== Segment start ==

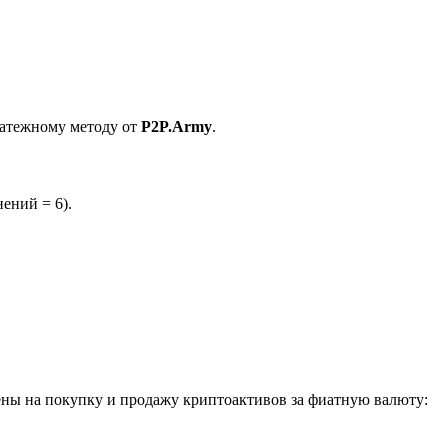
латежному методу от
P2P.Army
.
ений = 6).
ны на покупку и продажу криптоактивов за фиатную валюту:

== Segment end ==
== Segment start ==

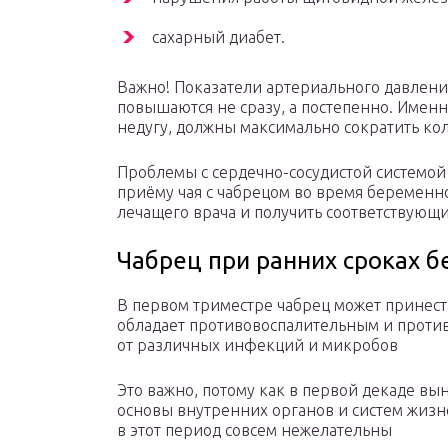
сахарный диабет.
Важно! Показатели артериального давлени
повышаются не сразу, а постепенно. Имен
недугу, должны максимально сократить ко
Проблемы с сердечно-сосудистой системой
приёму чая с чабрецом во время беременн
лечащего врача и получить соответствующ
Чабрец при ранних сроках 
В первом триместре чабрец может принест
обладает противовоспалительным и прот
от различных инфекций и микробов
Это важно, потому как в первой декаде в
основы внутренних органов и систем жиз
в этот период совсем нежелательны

== Segment end ==

## What you will do
Above is a listing; print exactly its lines from the one with "основы внутренних органов и систем жиз" through the one with "в этот период совсем нежелательны", and no other lines.

## Output for this task
основы внутренних органов и систем жиз
в этот период совсем нежелательны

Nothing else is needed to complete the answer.